Would you repeat the entries beneath, with nothing changed?

___ RECORDS FOR THE EXERCISE ___

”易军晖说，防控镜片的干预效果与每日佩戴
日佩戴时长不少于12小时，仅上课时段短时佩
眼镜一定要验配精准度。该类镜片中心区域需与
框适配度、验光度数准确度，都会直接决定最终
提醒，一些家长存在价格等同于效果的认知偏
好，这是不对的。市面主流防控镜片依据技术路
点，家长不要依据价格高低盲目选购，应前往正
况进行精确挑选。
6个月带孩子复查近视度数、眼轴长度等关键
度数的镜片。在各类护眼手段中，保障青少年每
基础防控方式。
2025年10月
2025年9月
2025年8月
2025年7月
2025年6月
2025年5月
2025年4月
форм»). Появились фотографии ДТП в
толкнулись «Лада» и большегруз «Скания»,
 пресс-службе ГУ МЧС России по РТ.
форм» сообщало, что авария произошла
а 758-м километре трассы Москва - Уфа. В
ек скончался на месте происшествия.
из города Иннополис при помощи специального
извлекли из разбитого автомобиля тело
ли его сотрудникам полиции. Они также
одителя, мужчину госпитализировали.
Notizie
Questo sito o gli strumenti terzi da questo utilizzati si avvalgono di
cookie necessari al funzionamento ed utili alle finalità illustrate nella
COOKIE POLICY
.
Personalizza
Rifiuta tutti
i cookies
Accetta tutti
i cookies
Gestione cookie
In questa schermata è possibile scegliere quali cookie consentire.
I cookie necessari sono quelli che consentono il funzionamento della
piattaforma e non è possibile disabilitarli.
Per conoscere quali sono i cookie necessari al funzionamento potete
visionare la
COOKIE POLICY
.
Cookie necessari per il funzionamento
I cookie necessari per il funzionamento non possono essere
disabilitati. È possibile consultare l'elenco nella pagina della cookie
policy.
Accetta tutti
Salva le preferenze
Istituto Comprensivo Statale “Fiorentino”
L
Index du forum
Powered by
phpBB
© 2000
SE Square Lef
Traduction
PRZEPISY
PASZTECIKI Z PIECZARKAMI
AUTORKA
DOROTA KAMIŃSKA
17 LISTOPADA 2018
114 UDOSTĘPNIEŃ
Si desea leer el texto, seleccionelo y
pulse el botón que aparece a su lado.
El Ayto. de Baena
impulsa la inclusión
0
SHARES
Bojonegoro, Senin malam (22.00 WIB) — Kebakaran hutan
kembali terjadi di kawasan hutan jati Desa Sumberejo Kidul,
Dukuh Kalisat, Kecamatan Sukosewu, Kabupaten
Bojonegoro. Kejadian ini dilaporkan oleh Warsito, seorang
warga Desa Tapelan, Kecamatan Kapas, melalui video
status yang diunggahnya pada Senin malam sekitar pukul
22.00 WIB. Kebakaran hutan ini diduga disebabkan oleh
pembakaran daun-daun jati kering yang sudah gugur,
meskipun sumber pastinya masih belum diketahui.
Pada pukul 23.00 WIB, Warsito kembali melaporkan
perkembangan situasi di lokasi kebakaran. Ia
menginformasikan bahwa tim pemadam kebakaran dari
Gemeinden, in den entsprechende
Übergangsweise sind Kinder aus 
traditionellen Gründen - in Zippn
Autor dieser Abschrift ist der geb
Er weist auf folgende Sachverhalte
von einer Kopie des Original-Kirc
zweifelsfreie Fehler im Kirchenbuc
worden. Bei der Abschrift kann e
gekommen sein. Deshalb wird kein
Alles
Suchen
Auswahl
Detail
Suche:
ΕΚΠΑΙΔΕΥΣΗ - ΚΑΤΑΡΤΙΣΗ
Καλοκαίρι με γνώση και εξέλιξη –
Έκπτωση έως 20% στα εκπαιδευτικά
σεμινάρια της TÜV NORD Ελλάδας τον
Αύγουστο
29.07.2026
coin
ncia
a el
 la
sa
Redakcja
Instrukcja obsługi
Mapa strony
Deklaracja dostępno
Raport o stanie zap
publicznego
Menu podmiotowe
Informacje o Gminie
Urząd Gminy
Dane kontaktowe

___

THE ANSWER
”易军晖说，防控镜片的干预效果与每日佩戴
日佩戴时长不少于12小时，仅上课时段短时佩
眼镜一定要验配精准度。该类镜片中心区域需与
框适配度、验光度数准确度，都会直接决定最终
提醒，一些家长存在价格等同于效果的认知偏
好，这是不对的。市面主流防控镜片依据技术路
点，家长不要依据价格高低盲目选购，应前往正
况进行精确挑选。
6个月带孩子复查近视度数、眼轴长度等关键
度数的镜片。在各类护眼手段中，保障青少年每
基础防控方式。
2025年10月
2025年9月
2025年8月
2025年7月
2025年6月
2025年5月
2025年4月
форм»). Появились фотографии ДТП в
толкнулись «Лада» и большегруз «Скания»,
 пресс-службе ГУ МЧС России по РТ.
форм» сообщало, что авария произошла
а 758-м километре трассы Москва - Уфа. В
ек скончался на месте происшествия.
из города Иннополис при помощи специального
извлекли из разбитого автомобиля тело
ли его сотрудникам полиции. Они также
одителя, мужчину госпитализировали.
Notizie
Questo sito o gli strumenti terzi da questo utilizzati si avvalgono di
cookie necessari al funzionamento ed utili alle finalità illustrate nella
COOKIE POLICY
.
Personalizza
Rifiuta tutti
i cookies
Accetta tutti
i cookies
Gestione cookie
In questa schermata è possibile scegliere quali cookie consentire.
I cookie necessari sono quelli che consentono il funzionamento della
piattaforma e non è possibile disabilitarli.
Per conoscere quali sono i cookie necessari al funzionamento potete
visionare la
COOKIE POLICY
.
Cookie necessari per il funzionamento
I cookie necessari per il funzionamento non possono essere
disabilitati. È possibile consultare l'elenco nella pagina della cookie
policy.
Accetta tutti
Salva le preferenze
Istituto Comprensivo Statale “Fiorentino”
L
Index du forum
Powered by
phpBB
© 2000
SE Square Lef
Traduction
PRZEPISY
PASZTECIKI Z PIECZARKAMI
AUTORKA
DOROTA KAMIŃSKA
17 LISTOPADA 2018
114 UDOSTĘPNIEŃ
Si desea leer el texto, seleccionelo y
pulse el botón que aparece a su lado.
El Ayto. de Baena
impulsa la inclusión
0
SHARES
Bojonegoro, Senin malam (22.00 WIB) — Kebakaran hutan
kembali terjadi di kawasan hutan jati Desa Sumberejo Kidul,
Dukuh Kalisat, Kecamatan Sukosewu, Kabupaten
Bojonegoro. Kejadian ini dilaporkan oleh Warsito, seorang
warga Desa Tapelan, Kecamatan Kapas, melalui video
status yang diunggahnya pada Senin malam sekitar pukul
22.00 WIB. Kebakaran hutan ini diduga disebabkan oleh
pembakaran daun-daun jati kering yang sudah gugur,
meskipun sumber pastinya masih belum diketahui.
Pada pukul 23.00 WIB, Warsito kembali melaporkan
perkembangan situasi di lokasi kebakaran. Ia
menginformasikan bahwa tim pemadam kebakaran dari
Gemeinden, in den entsprechende
Übergangsweise sind Kinder aus 
traditionellen Gründen - in Zippn
Autor dieser Abschrift ist der geb
Er weist auf folgende Sachverhalte
von einer Kopie des Original-Kirc
zweifelsfreie Fehler im Kirchenbuc
worden. Bei der Abschrift kann e
gekommen sein. Deshalb wird kein
Alles
Suchen
Auswahl
Detail
Suche:
ΕΚΠΑΙΔΕΥΣΗ - ΚΑΤΑΡΤΙΣΗ
Καλοκαίρι με γνώση και εξέλιξη –
Έκπτωση έως 20% στα εκπαιδευτικά
σεμινάρια της TÜV NORD Ελλάδας τον
Αύγουστο
29.07.2026
coin
ncia
a el
 la
sa
Redakcja
Instrukcja obsługi
Mapa strony
Deklaracja dostępno
Raport o stanie zap
publicznego
Menu podmiotowe
Informacje o Gminie
Urząd Gminy
Dane kontaktowe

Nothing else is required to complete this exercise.